The tumble was lucky, because the knife coming toward me would have stuck straight in the middle of my chest but instead sliced across the bicep of my left arm. The cut stung cold while I continued to fall and landed the stairs, corners slamming into my side.

He stood over me, his height imposing there in the dim stairway.

“Felix!” I reached over and put a hand on the cut on my arm, blood beginning to seep into my palm.

Felix hunched his shoulders, the knife in his hand ready to strike, his teeth bared.

I lifted a bloody hand to stay him. “Wait. Just wait. You don’t have to do this.”

“Only one of us will survive. You or me. This is the only way.” He lunged with the blade at my midsection. I scrambled and slid over and away, suffering only a minor cut along the outside of my thigh.

While I scrambled further and he gathered to attack, I said, “No. That’s what they want you to think.”

Felix leapt at me, and I rolled over to the left. He landed and leaned forward, stretching out to cut me, ripping at my tunic but missing my skin.

“You think you’re so smart.” He got to his feet, facing me. “But you’re a gedder idiot.”

I made my way to my feet, retreating, aching muscles now joined by the slice on my arm. “Maybe, but think about it.” I moved a couple more steps away. “The elves have been doing this for centuries, dividing, getting us to see each other as enemies. We can be different.”

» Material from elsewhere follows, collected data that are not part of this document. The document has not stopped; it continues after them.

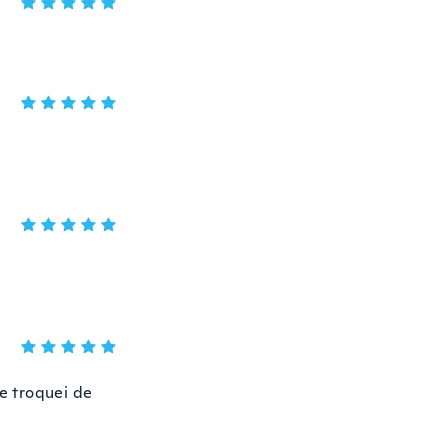
e troquei de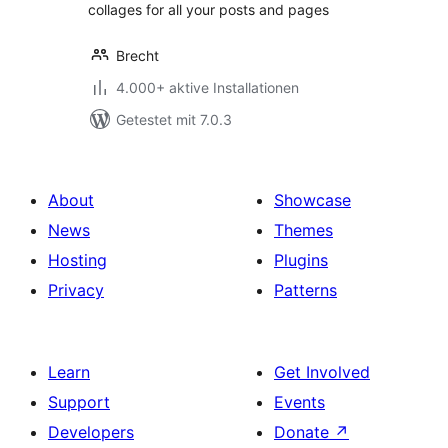
collages for all your posts and pages
Brecht
4.000+ aktive Installationen
Getestet mit 7.0.3
About
Showcase
News
Themes
Hosting
Plugins
Privacy
Patterns
Learn
Get Involved
Support
Events
Developers
Donate
↗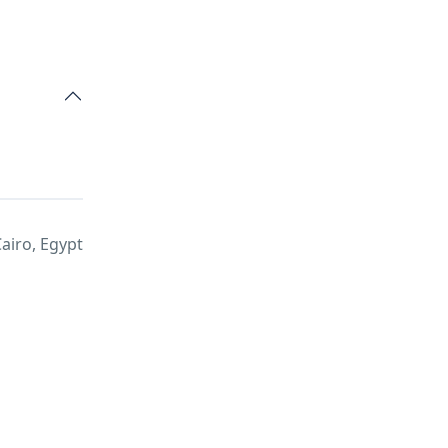
airo, Egypt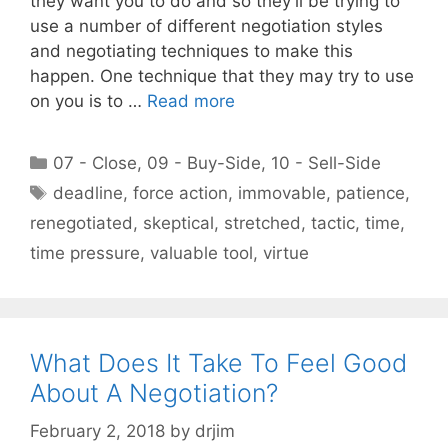
they want you to do and so they’ll be trying to
use a number of different negotiation styles
and negotiating techniques to make this
happen. One technique that they may try to use
on you is to …
Read more
Categories
07 - Close
,
09 - Buy-Side
,
10 - Sell-Side
Tags
deadline
,
force action
,
immovable
,
patience
,
renegotiated
,
skeptical
,
stretched
,
tactic
,
time
,
time pressure
,
valuable tool
,
virtue
What Does It Take To Feel Good
About A Negotiation?
February 2, 2018
by
drjim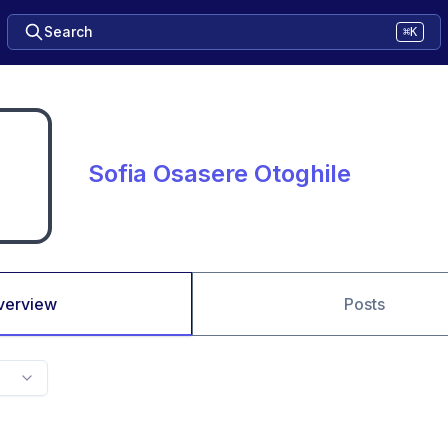
Search
⌘K
Sofia Osasere Otoghile
verview
Posts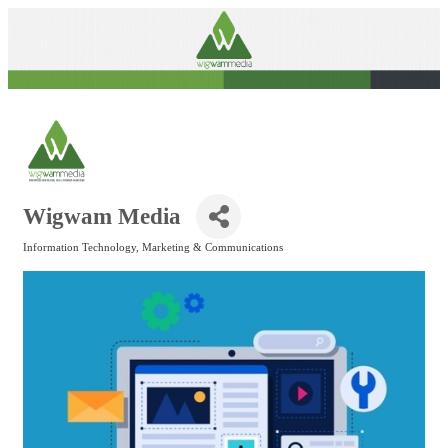
Wigwam Media
Information Technology
Marketing & Communications
Categories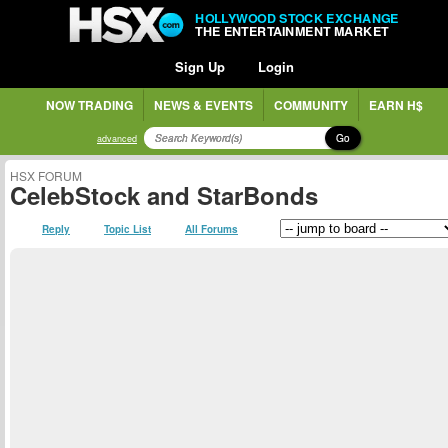
HOLLYWOOD STOCK EXCHANGE
THE ENTERTAINMENT MARKET
Sign Up
Login
NOW TRADING
NEWS & EVENTS
COMMUNITY
EARN H$
Go
advanced
HSX FORUM
CelebStock and StarBonds
Reply
Topic List
All Forums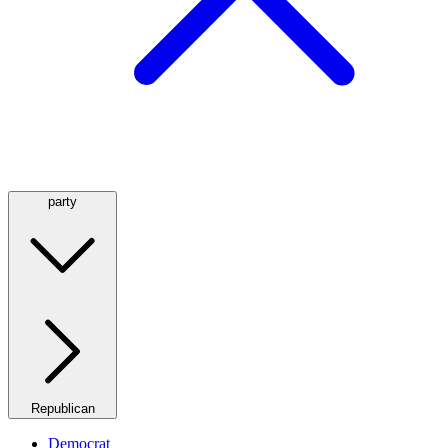
party
Republican
Democrat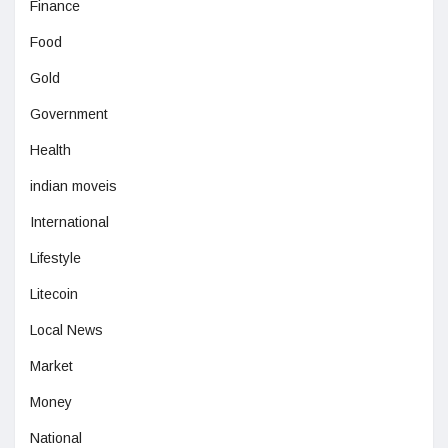
Finance
Food
Gold
Government
Health
indian moveis
International
Lifestyle
Litecoin
Local News
Market
Money
National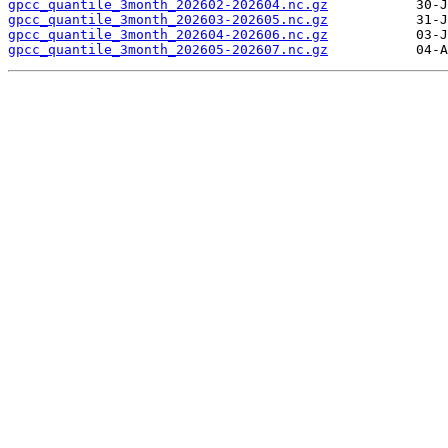
gpcc_quantile_3month_202602-202604.nc.gz
gpcc_quantile_3month_202603-202605.nc.gz
gpcc_quantile_3month_202604-202606.nc.gz
gpcc_quantile_3month_202605-202607.nc.gz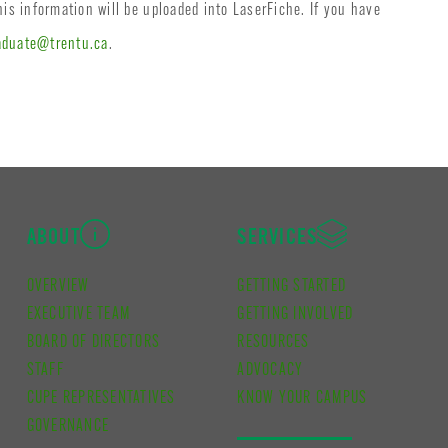
his information will be uploaded into LaserFiche. If you have
aduate@trentu.ca
.
ABOUT
SERVICES
OVERVIEW
GETTING STARTED
EXECUTIVE TEAM
GETTING INVOLVED
BOARD OF DIRECTORS
RESOURCES
STAFF
ADVOCACY
CUPE REPRESENTATIVES
KNOW YOUR CAMPUS
GOVERNANCE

Felix scoffed and paused. “Don’t you see where we are? Who we’re up against? They make the rules.”

I thought of my father, my mother, Reyan and Kendra, their belief in a god that taught something different. “No, they don’t. Or they don’t have to.”

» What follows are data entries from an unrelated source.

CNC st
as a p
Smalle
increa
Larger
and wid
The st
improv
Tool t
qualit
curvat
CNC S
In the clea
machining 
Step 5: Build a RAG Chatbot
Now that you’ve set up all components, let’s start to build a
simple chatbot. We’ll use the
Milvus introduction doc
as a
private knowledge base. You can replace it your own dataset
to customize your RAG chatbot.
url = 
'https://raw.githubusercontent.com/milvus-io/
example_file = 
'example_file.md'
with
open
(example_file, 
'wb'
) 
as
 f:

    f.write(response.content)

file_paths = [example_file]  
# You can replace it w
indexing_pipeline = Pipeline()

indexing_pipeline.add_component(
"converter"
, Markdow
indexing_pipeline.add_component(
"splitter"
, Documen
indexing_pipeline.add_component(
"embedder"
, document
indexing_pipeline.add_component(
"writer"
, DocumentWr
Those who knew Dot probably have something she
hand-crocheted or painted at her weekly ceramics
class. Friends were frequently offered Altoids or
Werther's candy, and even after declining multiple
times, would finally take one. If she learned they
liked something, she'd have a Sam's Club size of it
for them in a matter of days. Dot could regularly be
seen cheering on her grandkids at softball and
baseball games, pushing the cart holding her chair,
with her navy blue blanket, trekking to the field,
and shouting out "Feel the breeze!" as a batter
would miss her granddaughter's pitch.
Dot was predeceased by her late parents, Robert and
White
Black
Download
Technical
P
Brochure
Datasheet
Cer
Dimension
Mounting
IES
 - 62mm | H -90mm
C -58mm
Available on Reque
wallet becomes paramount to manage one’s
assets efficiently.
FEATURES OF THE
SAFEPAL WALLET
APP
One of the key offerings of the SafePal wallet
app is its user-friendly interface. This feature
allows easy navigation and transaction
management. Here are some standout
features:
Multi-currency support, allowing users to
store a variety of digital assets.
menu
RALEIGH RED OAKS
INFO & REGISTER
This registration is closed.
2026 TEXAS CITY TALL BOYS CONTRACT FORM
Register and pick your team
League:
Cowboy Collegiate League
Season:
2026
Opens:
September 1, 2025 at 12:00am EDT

He growled and chased me the, punching with a fist that flew past my head. Now the oil lamp was behind him, and shadows covered his face. “Shut up!”

I dodged another swipe of the knife, backing away. Felix was bigger, stronger, and added with my injuries, I really would be a gedder idiot if I tried to fight him.

“There has to be another way,” I said. “A way we don’t have to die.”

His eyes narrowed, his voice low. “There’s not.”

He rushed me, incredibly fast, both hands attacking at once, and while I attempted to avoid him, I stumbled, my legs weak. His fist caught my jaw, snapping my head to the side. He aimed the blade at my chest. I twisted and brought a leg up in desperation, and the knife plunged deep into the meat of my thigh.

I cried out in pain and swung my elbow wide, trying to get him off, and I struck him in the temple. He staggered and stood straight, trying to stay upright, leaving the knife in my leg.

In my exhaustion and agony and within a tick of time, I glanced at my bloody hands and the knife sticking out. The frustration of centuries of elven oppression and Felix refusing to listen and the Bladeguard putting us in this position, boys who should be brothers fighting each other, all of it fueled an anger that overwhelmed me.

The rage ruled me.

With wide eyes and yelling at the top of my lungs, I yanked the knife from my leg and tossed it at him in one motion. The knife turned end over end and sank into Felix’s collarbone. He threw his head back and screamed.